I worked with Per Petterson's Out Stealing Horses, a quiet novel about life in WWII Norway. I didn't like the book at first. It is a very meditative and contemplative book, and I like a little more action to drive a storyline. However, as I explored the novel through free-associative art projects, I learned to recognize and understand the tensions caused by the secrecy and need that underlie the plot.
I started by creating a collage of things I associated with Norway. I was drawn to ancient Viking images, and felt compelled to contrast the war-like Vikings of old with the soldiers who fought the Nazis. I layered tissue-paper soaked with glue over the ancient images as a way of conveying how they were images from the past, seen through a veil.
I brought together Old Germanic epic poetry about fathers and sons, and linked it to the father-son relationships in the book. Disappointment, secrecy, lies-these were the patterns that emerged.
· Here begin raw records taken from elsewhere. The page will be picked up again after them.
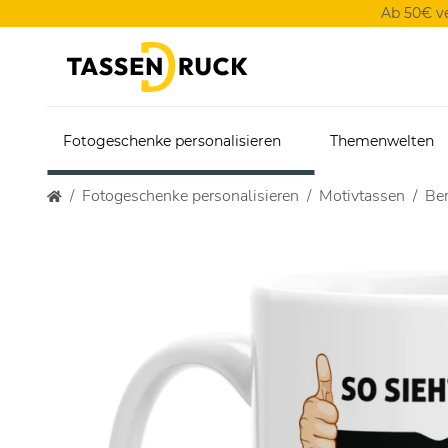
Ab 50€ v
Fotogeschenke personalisieren
Themenwelten
Fotogeschenke personalisieren
Motivtassen
Ber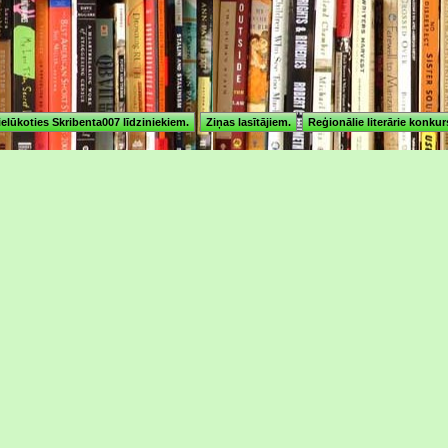
ielūkoties Skribenta007 līdziniekiem.
Ziņas lasītājiem.
Reģionālie literārie konkur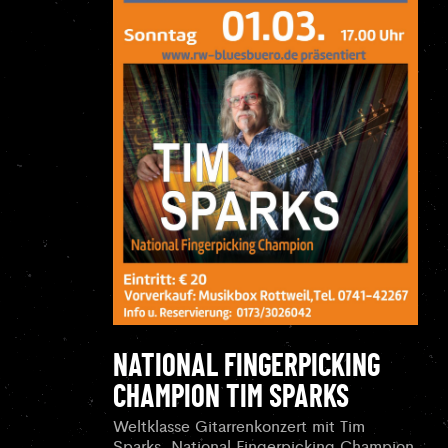
NATIONAL FINGERPICKING
CHAMPION TIM SPARKS
Weltklasse Gitarrenkonzert mit Tim
Sparks, National Fingerpicking Champion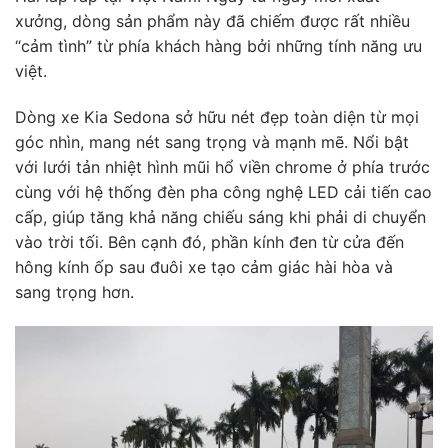
xưởng, dòng sản phẩm này đã chiếm được rất nhiều
“cảm tình” từ phía khách hàng bởi những tính năng ưu
việt.
Dòng xe Kia Sedona sở hữu nét đẹp toàn diện từ mọi
góc nhìn, mang nét sang trọng và mạnh mẽ. Nổi bật
với lưới tản nhiệt hình mũi hổ viền chrome ở phía trước
cùng với hệ thống đèn pha công nghệ LED cải tiến cao
cấp, giúp tăng khả năng chiếu sáng khi phải di chuyển
vào trời tối. Bên cạnh đó, phần kính đen từ cửa đến
hông kính ốp sau đuôi xe tạo cảm giác hài hòa và
sang trọng hơn.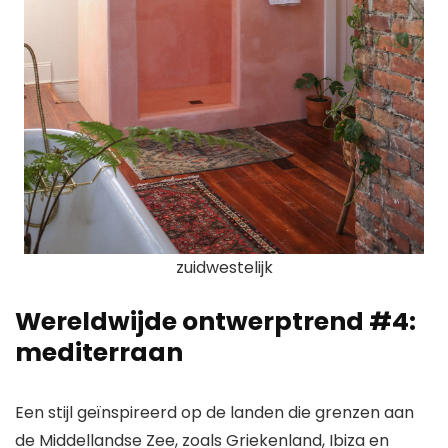
zuidwestelijk
Wereldwijde ontwerptrend #4:
mediterraan
Een stijl geïnspireerd op de landen die grenzen aan
de Middellandse Zee, zoals Griekenland, Ibiza en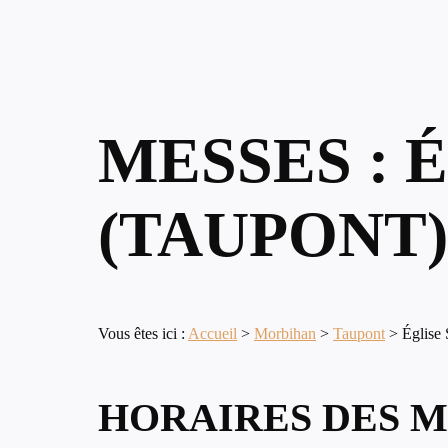
MESSES : 
(TAUPONT)
Vous êtes ici :
Accueil
>
Morbihan
>
Taupont
>
Église 
HORAIRES DES M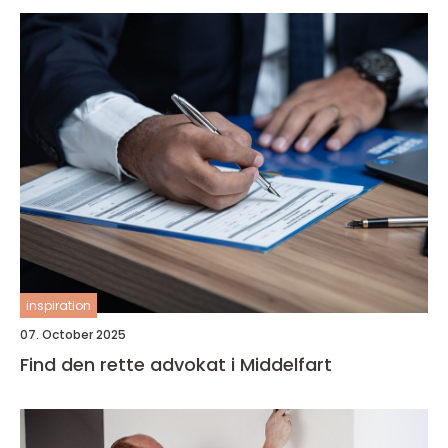
inspiration
07. October 2025
Find den rette advokat i Middelfart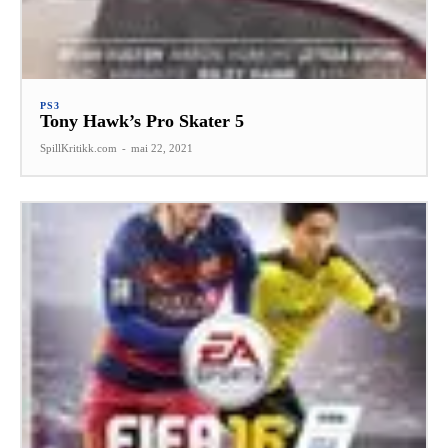
PS3
Tony Hawk’s Pro Skater 5
SpillKritikk.com
-
mai 22, 2021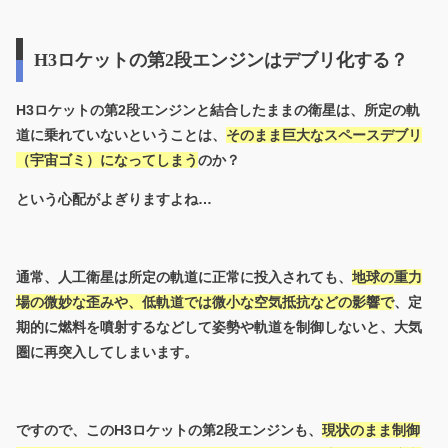
H3ロケットの第2段エンジンはデブリ化する？
H3ロケットの第2段エンジンと結合したままの衛星は、所定の軌
道に乗れていないということは、
そのまま巨大なスペースデブリ
（宇宙ゴミ）になってしまう
のか？
という心配がよぎりますよね…
通常、人工衛星は所定の軌道に正常に投入されても、
地球の重力
場の微妙な歪みや、低軌道では微小な空気抵抗などの影響で
、定
期的に燃料を噴射するなどして姿勢や軌道を制御しないと、大気
圏に再突入してしまいます。
ですので、このH3ロケットの第2段エンジンも、
現状のまま制御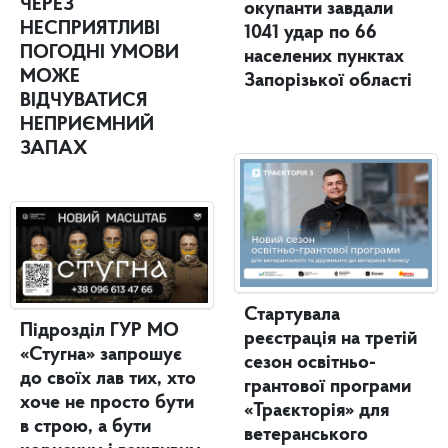
ЧЕРЕЗ
окупанти завдали
НЕСПРИЯТЛИВІ
1041 удар по 66
ПОГОДНІ УМОВИ
населених пунктах
МОЖЕ
Запорізької області
ВІДЧУВАТИСЯ
НЕПРИЄМНИЙ
ЗАПАХ
Стартувала
Підрозділ ГУР МО
реєстрація на третій
«Стугна» запрошує
сезон освітньо-
до своїх лав тих, хто
грантової програми
хоче не просто бути
«Траєкторія» для
в строю, а бути
ветеранського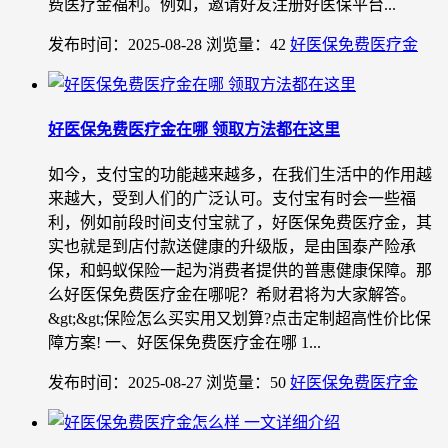
费医疗金福利。例如，邀请好友注册好医保平台...
发布时间：2025-08-28
浏览量：42
好医保免费医疗金
好医保免费医疗金在哪 领取方法都在这里
如今，支付宝的功能越来越多，在我们生活中的作用越
来越大，受到人们的广泛认可。支付宝有时会一些福
利，例如前段时间支付宝就了，好医保免费医疗金，其
实也就是到店付款送健康的升级版，是由国泰产险承
保，和蚂蚁保险一起为消费者提供的普惠健康保障。那
么好医保免费医疗金在哪呢？希财君将为大家解答。
&gt;&gt;保险怎么买实用又划算?点击定制超高性价比保
障方案! 一、好医保免费医疗金在哪 1...
发布时间：2025-08-27
浏览量：50
好医保免费医疗金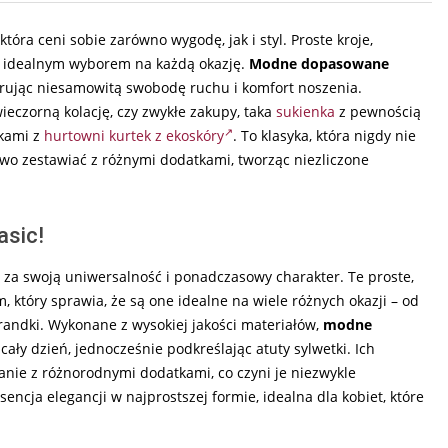
tóra ceni sobie zarówno wygodę, jak i styl. Proste kroje,
ne idealnym wyborem na każdą okazję.
Modne dopasowane
erując niesamowitą swobodę ruchu i komfort noszenia.
ieczorną kolację, czy zwykłe zakupy, taka
sukienka
z pewnością
tkami z
hurtowni kurtek z ekoskóry
. To klasyka, która nigdy nie
two zestawiać z różnymi dodatkami, tworząc niezliczone
asic!
y za swoją uniwersalność i ponadczasowy charakter. Te proste,
 który sprawia, że są one idealne na wiele różnych okazji – od
randki. Wykonane z wysokiej jakości materiałów,
modne
ały dzień, jednocześnie podkreślając atuty sylwetki. Ich
anie z różnorodnymi dodatkami, co czyni je niezwykle
cja elegancji w najprostszej formie, idealna dla kobiet, które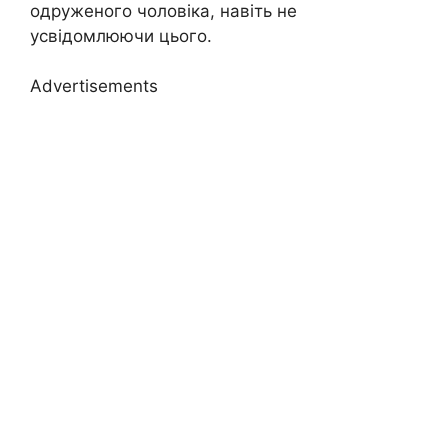
одруженого чоловіка, навіть не
усвідомлюючи цього.
Advertisements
I played with quick watercolor reactions to the story. Everything was shrouded in mist, in secrecy. Even the mountains of Norway weren't able to emerge from the thickening fogs.
I made a soundtrack of haunting, lyrical music that was written in the concentration camps. In a presentation for the class, I blended it with images of travel posters for Norway--the country itself was trying to hide the tragedy of the war from the rest of the world. Secrets layered on secrets. As my reflection below states, I ended up in a very different place then when I started reading the book, and an appreciation for the quiet strength of a novel that I might earlier have placed back on the shelf without thinking about it again.
These are only a few pages from the work I did that semester; the rest are other side explorations. The experience of immersing myself in the investigation of a novel was powerful. This year, I am doing a group commonplace book with my students as we read The Crucible and study the way that drama is used to interpret historical events according to a certain bias. I'm curious to see what memories and connections they build as they participate in this kind of subtle and sometimes subconscious exploration.